(INFORMATION):
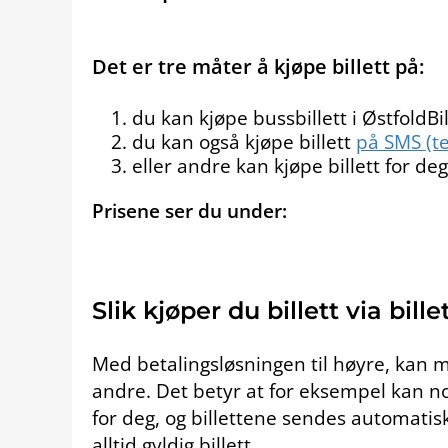
Det er tre måter å kjøpe billett på:
du kan kjøpe bussbillett i ØstfoldBi
du kan også kjøpe billett
på SMS (t
eller andre kan kjøpe billett for deg 
Prisene ser du under:
Slik kjøper du billett via bill
Med betalingsløsningen til høyre, kan ma
andre. Det betyr at for eksempel kan no
for deg, og billettene sendes automatisk
alltid gyldig billett.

(BRIEF): Going through the data above, please tally the lines that contain the string "andre" and return only the total.

(ANSWER TO THIS TASK): 2